Scocca auto in cabina verniciatura

Misure elettriche, ottiche e acustiche · Colorimetria

Come si misurano colore e differenze cromatiche

Valutare colore e differenze cromatiche a occhio non basta per il controllo di qualità: la percezione cambia con l’illuminazione, con lo sfondo e da persona a persona. La misura strumentale supera il problema esprimendo ogni tinta come coordinate numeriche in uno spazio colorimetrico, rilevate in condizioni di illuminazione e osservazione definite. Da due terne di coordinate si ricava una singola cifra che quantifica lo scarto percepito tra un campione e il riferimento, sulla quale si possono fissare tolleranze contrattuali. Misurare colore e differenze cromatiche permette così di verificare la costanza fra lotti, fornitori e materiali diversi in modo ripetibile.

La misura del colore e delle differenze cromatiche serve a valutare il colore in modo oggettivo, con numeri, invece che affidarsi alla percezione soggettiva dell’occhio. Il colore è un attributo importante di moltissimi prodotti, dalle vernici ai tessuti, dalle plastiche agli alimenti, e la sua costanza è spesso un requisito di qualità: due lotti dello stesso prodotto devono avere lo stesso colore.

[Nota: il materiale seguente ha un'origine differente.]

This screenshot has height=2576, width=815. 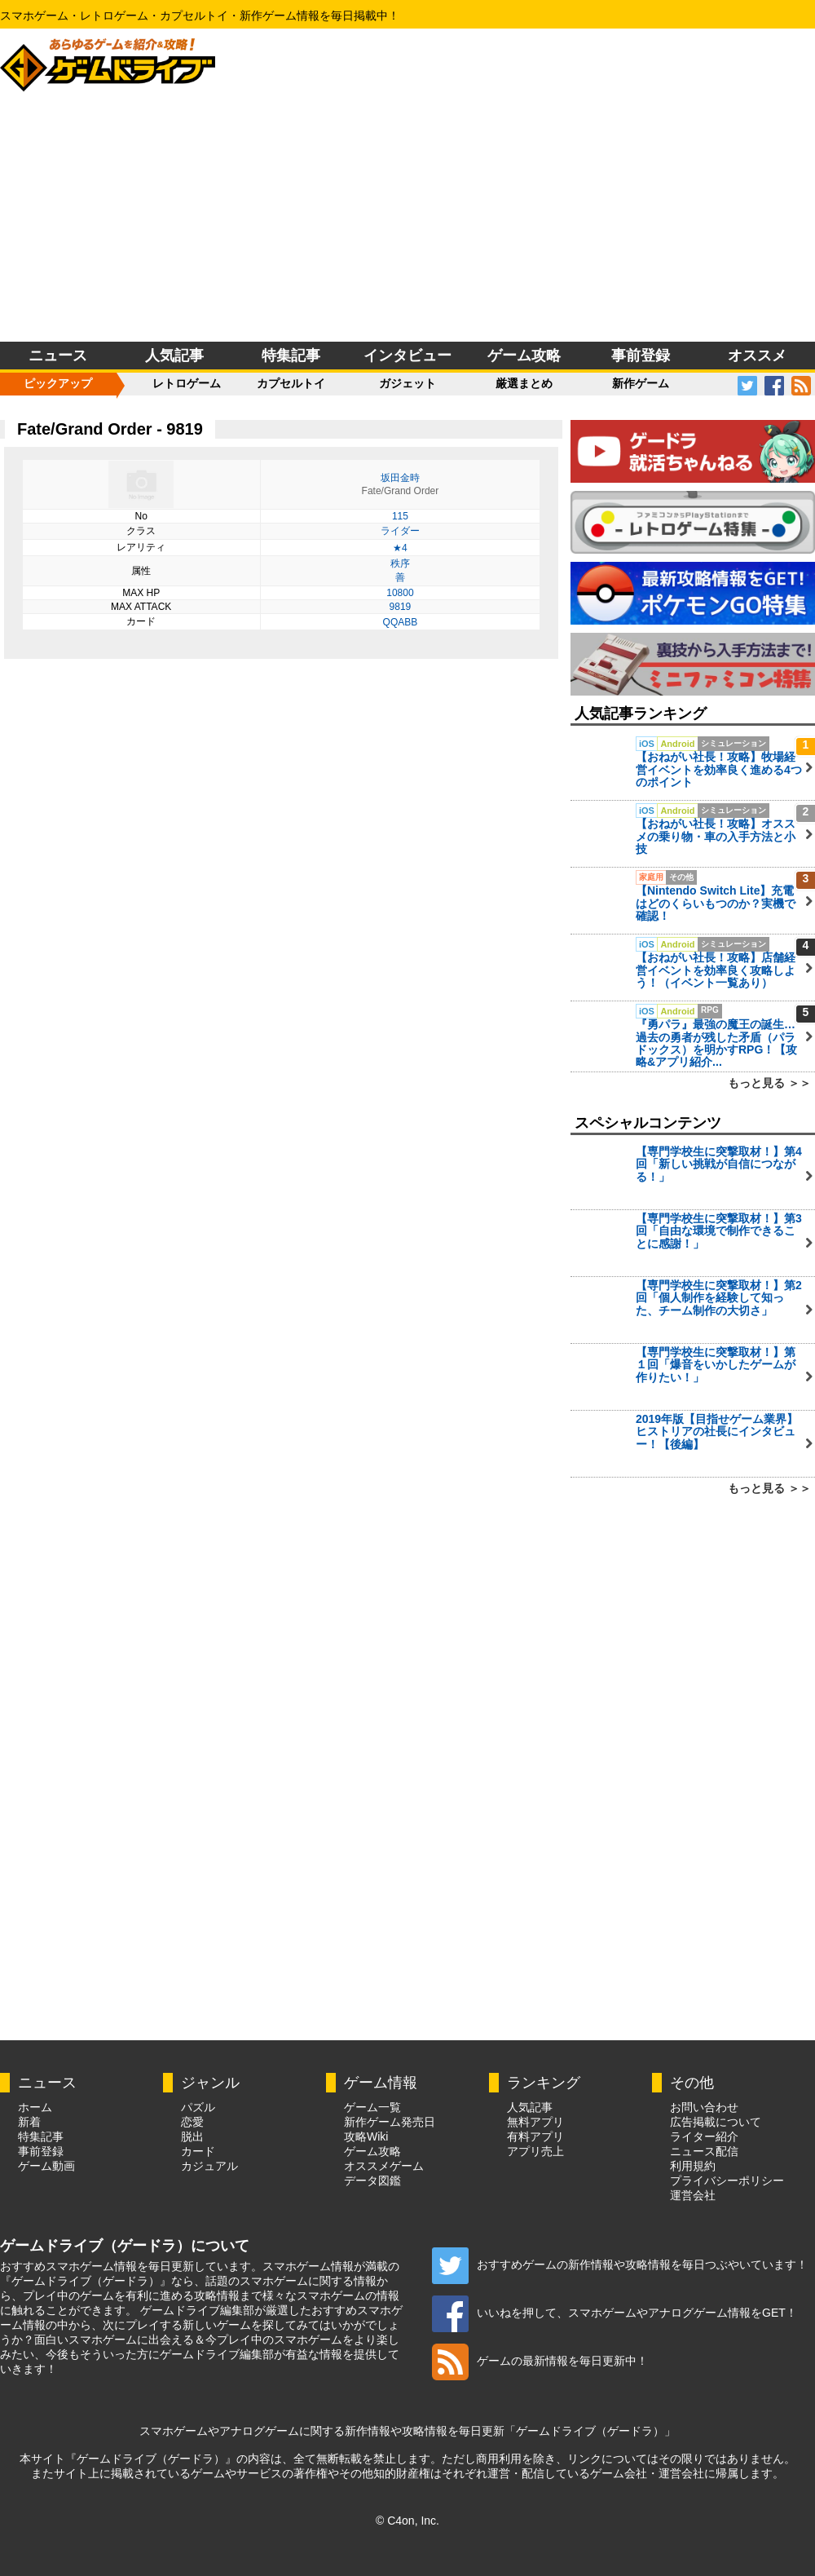 What do you see at coordinates (614, 2312) in the screenshot?
I see `いいねを押して、スマホゲームやアナログゲーム情報をGET！` at bounding box center [614, 2312].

Ma la percezione del colore è soggettiva e influenzata dalla luce e dall’osservatore, quindi giudicare a occhio non basta. Misurare il colore significa assegnargli coordinate numeriche in uno spazio colore standard, e valutare le differenze tra colori con un valore numerico. Questo permette di controllare la costanza cromatica, confrontare campioni e produzione, e comunicare il colore in modo univoco.

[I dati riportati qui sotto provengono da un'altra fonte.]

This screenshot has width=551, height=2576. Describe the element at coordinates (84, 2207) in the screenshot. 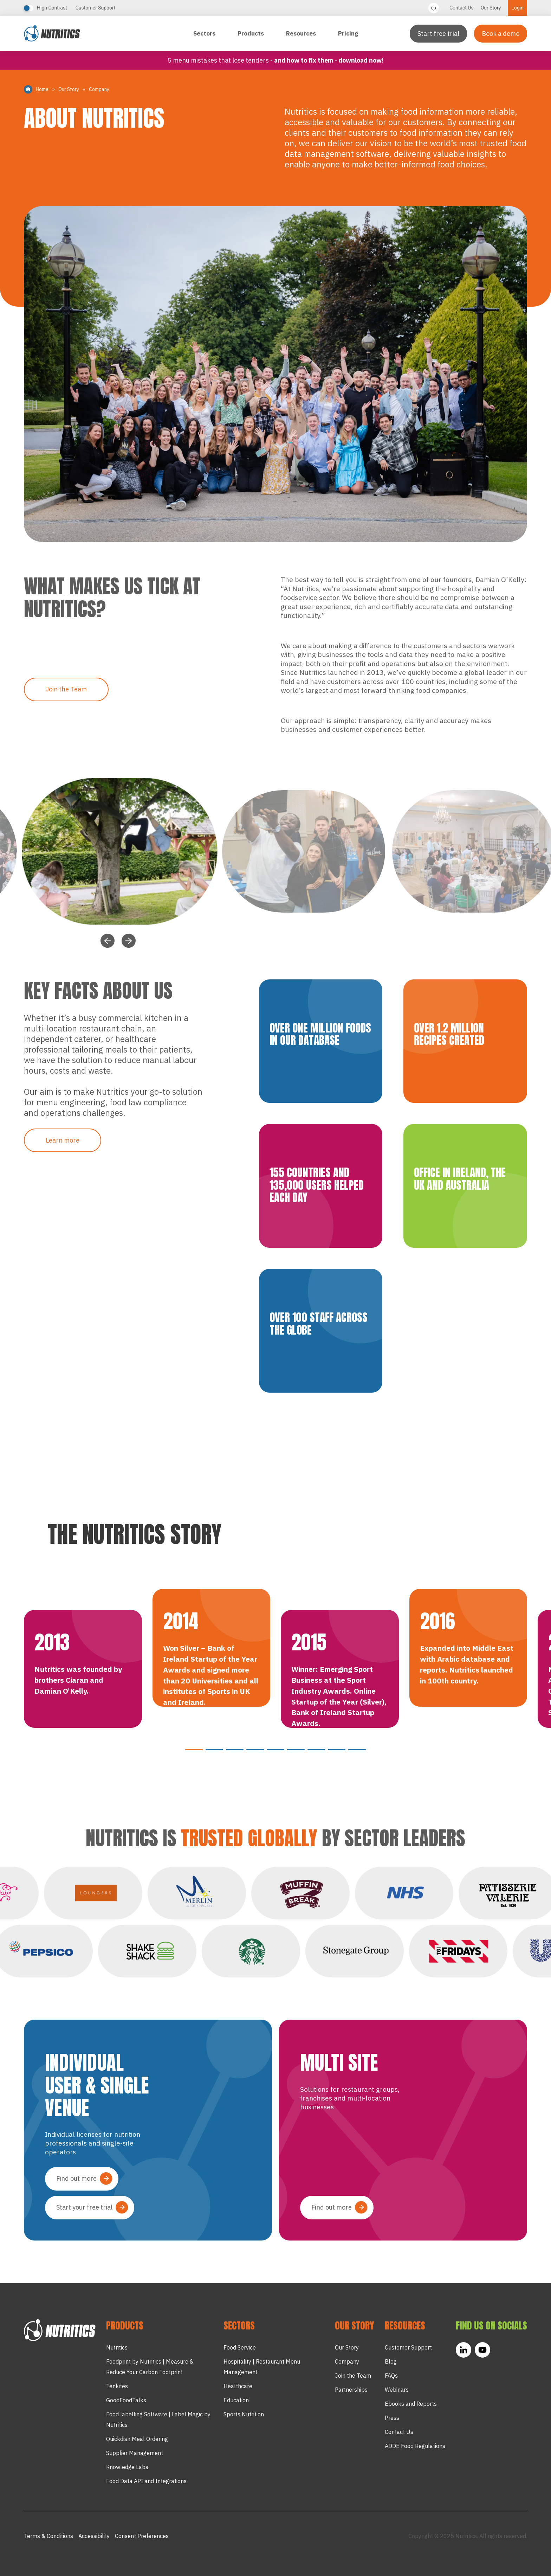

Questa pagina spiega perché il colore va misurato oggettivamente, cosa sono gli spazi colore e il valore di differenza cromatica, e come si controlla la costanza del colore. È una guida per il tecnico di controllo qualità del colore in produzione.

Perché il colore va misurato oggettivamente

Giudicare il colore a occhio è inaffidabile per il controllo di qualità. La percezione del colore dipende dall’illuminazione: lo stesso oggetto appare diverso alla luce del sole, di una lampada a incandescenza o a LED. Dipende dall’osservatore: persone diverse percepiscono il colore in modo leggermente diverso, e la stessa persona si affatica. E dipende dal contesto: un colore appare diverso accanto ad altri colori. Per questo un giudizio soggettivo non permette di garantire che due lotti siano uguali né di comunicare un colore a distanza. La misura strumentale del colore elimina queste variabili: lo strumento illumina il campione in condizioni standard, ne rileva la luce riflessa e assegna coordinate numeriche indipendenti dall’osservatore. Il colore diventa così un dato oggettivo, ripetibile e confrontabile.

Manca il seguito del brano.